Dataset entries
★ ★ ★ ★ ★
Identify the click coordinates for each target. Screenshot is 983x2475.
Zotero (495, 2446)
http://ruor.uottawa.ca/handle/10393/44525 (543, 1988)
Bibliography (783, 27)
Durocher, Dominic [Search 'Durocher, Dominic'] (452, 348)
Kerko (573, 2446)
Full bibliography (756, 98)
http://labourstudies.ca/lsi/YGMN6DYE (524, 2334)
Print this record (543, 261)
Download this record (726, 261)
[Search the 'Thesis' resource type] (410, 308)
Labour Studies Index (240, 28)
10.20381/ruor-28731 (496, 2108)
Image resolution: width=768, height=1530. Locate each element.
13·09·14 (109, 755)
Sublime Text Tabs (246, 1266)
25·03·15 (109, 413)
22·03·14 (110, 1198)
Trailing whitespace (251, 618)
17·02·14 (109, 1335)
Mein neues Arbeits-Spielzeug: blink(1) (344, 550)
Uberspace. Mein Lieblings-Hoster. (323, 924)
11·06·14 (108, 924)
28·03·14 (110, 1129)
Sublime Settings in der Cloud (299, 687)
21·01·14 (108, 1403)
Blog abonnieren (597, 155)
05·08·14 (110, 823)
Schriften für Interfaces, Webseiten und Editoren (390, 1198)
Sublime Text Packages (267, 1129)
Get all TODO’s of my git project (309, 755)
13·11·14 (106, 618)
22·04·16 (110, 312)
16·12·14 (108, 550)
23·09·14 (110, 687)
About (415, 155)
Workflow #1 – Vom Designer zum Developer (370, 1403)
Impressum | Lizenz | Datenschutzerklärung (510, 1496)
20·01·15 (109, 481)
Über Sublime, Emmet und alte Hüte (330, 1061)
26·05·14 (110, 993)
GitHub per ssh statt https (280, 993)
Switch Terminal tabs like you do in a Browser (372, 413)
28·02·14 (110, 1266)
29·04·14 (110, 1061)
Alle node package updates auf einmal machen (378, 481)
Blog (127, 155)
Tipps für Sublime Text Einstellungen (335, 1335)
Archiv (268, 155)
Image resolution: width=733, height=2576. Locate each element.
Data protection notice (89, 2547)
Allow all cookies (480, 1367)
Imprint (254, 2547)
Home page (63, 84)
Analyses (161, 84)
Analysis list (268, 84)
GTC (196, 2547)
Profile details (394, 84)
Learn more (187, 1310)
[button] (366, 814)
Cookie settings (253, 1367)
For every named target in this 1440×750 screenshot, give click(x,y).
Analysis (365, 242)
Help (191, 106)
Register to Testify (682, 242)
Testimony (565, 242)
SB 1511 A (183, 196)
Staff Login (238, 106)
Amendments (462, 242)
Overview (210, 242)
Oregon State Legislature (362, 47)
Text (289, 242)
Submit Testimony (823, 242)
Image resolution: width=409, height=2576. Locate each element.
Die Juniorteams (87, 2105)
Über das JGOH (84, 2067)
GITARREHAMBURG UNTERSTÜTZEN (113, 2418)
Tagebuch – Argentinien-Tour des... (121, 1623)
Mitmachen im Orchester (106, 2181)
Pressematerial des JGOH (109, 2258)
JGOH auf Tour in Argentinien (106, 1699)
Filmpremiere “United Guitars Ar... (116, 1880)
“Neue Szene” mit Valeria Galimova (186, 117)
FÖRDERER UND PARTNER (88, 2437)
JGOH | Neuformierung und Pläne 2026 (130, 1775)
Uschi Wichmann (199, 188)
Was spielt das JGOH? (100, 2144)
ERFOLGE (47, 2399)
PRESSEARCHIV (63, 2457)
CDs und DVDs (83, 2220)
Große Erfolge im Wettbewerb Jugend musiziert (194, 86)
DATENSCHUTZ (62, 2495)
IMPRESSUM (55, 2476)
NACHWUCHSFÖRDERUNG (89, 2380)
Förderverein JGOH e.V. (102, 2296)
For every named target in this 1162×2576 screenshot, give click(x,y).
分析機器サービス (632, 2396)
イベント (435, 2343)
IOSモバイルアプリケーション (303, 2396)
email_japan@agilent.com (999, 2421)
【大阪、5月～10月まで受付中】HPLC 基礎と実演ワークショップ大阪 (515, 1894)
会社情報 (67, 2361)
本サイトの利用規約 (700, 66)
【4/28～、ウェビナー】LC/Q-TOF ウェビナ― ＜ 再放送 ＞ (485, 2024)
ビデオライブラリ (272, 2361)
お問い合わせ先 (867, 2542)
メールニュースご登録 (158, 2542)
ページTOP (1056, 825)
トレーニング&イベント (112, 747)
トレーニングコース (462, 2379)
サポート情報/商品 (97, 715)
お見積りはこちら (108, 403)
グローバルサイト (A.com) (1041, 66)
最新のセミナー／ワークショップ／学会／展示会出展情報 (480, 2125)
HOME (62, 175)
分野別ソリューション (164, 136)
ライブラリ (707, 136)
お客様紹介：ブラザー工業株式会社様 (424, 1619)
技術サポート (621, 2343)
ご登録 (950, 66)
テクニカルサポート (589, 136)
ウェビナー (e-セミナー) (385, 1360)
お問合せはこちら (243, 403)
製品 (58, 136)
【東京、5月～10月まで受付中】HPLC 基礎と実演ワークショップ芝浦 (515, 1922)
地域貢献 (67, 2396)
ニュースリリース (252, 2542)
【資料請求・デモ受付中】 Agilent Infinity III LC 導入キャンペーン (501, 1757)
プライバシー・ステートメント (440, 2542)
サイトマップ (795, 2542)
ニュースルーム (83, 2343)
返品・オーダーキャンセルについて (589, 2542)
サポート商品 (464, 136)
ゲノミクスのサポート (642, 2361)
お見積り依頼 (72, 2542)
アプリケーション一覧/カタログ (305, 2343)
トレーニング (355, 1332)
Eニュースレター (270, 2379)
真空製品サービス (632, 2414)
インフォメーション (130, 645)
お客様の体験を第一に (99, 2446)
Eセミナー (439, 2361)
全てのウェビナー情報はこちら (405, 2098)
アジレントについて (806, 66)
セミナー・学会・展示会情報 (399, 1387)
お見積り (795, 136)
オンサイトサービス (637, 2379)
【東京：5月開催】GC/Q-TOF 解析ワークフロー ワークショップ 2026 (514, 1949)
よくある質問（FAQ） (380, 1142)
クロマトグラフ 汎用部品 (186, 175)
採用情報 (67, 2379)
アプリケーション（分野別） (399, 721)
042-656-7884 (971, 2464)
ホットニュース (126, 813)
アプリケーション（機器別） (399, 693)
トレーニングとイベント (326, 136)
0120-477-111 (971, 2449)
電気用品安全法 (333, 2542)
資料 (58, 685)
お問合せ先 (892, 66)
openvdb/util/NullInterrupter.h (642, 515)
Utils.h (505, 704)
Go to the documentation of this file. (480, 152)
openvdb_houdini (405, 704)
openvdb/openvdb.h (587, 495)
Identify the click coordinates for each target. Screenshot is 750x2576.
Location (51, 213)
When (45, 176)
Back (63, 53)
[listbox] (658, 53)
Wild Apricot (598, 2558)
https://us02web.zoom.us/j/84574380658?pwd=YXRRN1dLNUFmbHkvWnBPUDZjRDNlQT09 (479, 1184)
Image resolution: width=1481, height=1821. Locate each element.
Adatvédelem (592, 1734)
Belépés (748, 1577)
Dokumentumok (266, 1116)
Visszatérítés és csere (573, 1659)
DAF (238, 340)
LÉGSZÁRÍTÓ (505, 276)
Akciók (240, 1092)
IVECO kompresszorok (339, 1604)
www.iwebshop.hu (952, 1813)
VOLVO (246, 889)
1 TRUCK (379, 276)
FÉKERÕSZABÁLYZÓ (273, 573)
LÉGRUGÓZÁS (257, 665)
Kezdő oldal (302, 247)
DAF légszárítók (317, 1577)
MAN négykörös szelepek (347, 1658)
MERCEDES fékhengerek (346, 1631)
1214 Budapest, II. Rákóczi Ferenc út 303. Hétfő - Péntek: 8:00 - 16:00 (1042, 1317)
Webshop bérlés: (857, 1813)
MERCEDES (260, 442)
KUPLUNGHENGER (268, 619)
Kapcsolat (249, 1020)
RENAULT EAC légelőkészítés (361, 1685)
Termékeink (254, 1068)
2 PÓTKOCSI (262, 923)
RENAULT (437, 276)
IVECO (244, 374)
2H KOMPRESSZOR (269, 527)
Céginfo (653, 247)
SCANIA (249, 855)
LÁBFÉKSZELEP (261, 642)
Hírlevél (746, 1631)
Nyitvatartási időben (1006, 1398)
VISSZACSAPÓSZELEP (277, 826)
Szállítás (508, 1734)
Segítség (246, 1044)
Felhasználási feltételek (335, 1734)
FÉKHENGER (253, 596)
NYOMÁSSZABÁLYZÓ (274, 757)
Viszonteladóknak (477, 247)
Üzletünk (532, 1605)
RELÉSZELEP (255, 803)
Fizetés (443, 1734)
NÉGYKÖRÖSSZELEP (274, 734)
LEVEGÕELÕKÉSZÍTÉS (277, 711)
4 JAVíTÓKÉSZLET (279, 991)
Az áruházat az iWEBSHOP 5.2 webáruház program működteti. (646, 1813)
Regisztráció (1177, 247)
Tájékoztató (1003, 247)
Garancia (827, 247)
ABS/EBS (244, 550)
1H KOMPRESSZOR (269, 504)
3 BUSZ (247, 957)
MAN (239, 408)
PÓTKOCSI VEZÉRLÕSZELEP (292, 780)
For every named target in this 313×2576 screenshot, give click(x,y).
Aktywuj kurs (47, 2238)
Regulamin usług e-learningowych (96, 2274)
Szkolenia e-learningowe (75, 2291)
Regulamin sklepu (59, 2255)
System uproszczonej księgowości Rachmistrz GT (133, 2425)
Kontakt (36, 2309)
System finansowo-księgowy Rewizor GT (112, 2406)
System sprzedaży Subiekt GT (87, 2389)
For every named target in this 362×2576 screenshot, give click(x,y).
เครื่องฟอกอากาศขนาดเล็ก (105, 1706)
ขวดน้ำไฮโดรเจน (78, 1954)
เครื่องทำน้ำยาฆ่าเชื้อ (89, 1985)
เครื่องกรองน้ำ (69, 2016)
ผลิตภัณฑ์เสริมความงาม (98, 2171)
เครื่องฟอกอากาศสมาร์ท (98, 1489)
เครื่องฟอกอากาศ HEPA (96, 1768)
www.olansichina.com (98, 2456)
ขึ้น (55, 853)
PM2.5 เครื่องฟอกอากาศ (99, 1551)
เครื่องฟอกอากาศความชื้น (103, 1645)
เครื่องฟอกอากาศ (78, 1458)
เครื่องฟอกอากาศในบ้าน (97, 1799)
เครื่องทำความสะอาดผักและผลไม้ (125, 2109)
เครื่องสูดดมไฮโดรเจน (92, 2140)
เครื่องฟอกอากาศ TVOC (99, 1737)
★ ★ ★ ★ ★
Exercise brief -> All that is needed is the number of lines above in which the string "height" appears.

Written response -> 4